__WHAT THE TASK ASKS__.
Write out the records again, exactly. Nothing may be dropped.

__PROVIDED DATA__.

>>>

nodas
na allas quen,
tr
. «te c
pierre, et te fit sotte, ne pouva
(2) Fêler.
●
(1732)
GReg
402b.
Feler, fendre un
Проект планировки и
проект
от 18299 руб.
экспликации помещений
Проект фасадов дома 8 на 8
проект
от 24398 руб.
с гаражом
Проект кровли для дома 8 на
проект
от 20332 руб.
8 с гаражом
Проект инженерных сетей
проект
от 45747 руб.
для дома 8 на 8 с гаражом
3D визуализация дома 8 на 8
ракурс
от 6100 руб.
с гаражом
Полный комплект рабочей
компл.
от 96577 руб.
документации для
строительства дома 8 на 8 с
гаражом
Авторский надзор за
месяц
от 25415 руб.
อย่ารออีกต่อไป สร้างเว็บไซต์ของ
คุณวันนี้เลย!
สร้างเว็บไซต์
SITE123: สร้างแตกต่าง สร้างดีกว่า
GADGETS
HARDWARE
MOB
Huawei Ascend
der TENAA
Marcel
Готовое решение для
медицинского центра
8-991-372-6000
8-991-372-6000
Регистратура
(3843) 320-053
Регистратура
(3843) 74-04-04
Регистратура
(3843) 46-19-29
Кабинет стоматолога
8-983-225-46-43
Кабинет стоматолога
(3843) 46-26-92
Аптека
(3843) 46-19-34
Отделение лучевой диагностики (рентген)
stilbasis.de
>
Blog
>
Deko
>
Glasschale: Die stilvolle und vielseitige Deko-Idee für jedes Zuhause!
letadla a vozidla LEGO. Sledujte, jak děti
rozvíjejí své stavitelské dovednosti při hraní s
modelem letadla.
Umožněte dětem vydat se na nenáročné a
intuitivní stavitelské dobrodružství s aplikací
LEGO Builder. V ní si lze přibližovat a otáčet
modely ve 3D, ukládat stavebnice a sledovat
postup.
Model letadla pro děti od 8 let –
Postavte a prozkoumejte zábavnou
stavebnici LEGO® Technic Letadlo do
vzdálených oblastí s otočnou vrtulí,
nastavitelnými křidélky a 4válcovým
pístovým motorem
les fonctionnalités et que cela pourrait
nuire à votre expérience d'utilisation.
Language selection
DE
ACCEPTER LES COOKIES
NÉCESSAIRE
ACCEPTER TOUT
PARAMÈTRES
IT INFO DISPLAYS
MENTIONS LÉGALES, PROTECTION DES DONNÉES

<<<

__TASK ANSWER__.
nodas
na allas quen,
tr
. «te c
pierre, et te fit sotte, ne pouva
(2) Fêler.
●
(1732)
GReg
402b.
Feler, fendre un
Проект планировки и
проект
от 18299 руб.
экспликации помещений
Проект фасадов дома 8 на 8
проект
от 24398 руб.
с гаражом
Проект кровли для дома 8 на
проект
от 20332 руб.
8 с гаражом
Проект инженерных сетей
проект
от 45747 руб.
для дома 8 на 8 с гаражом
3D визуализация дома 8 на 8
ракурс
от 6100 руб.
с гаражом
Полный комплект рабочей
компл.
от 96577 руб.
документации для
строительства дома 8 на 8 с
гаражом
Авторский надзор за
месяц
от 25415 руб.
อย่ารออีกต่อไป สร้างเว็บไซต์ของ
คุณวันนี้เลย!
สร้างเว็บไซต์
SITE123: สร้างแตกต่าง สร้างดีกว่า
GADGETS
HARDWARE
MOB
Huawei Ascend
der TENAA
Marcel
Готовое решение для
медицинского центра
8-991-372-6000
8-991-372-6000
Регистратура
(3843) 320-053
Регистратура
(3843) 74-04-04
Регистратура
(3843) 46-19-29
Кабинет стоматолога
8-983-225-46-43
Кабинет стоматолога
(3843) 46-26-92
Аптека
(3843) 46-19-34
Отделение лучевой диагностики (рентген)
stilbasis.de
>
Blog
>
Deko
>
Glasschale: Die stilvolle und vielseitige Deko-Idee für jedes Zuhause!
letadla a vozidla LEGO. Sledujte, jak děti
rozvíjejí své stavitelské dovednosti při hraní s
modelem letadla.
Umožněte dětem vydat se na nenáročné a
intuitivní stavitelské dobrodružství s aplikací
LEGO Builder. V ní si lze přibližovat a otáčet
modely ve 3D, ukládat stavebnice a sledovat
postup.
Model letadla pro děti od 8 let –
Postavte a prozkoumejte zábavnou
stavebnici LEGO® Technic Letadlo do
vzdálených oblastí s otočnou vrtulí,
nastavitelnými křidélky a 4válcovým
pístovým motorem
les fonctionnalités et que cela pourrait
nuire à votre expérience d'utilisation.
Language selection
DE
ACCEPTER LES COOKIES
NÉCESSAIRE
ACCEPTER TOUT
PARAMÈTRES
IT INFO DISPLAYS
MENTIONS LÉGALES, PROTECTION DES DONNÉES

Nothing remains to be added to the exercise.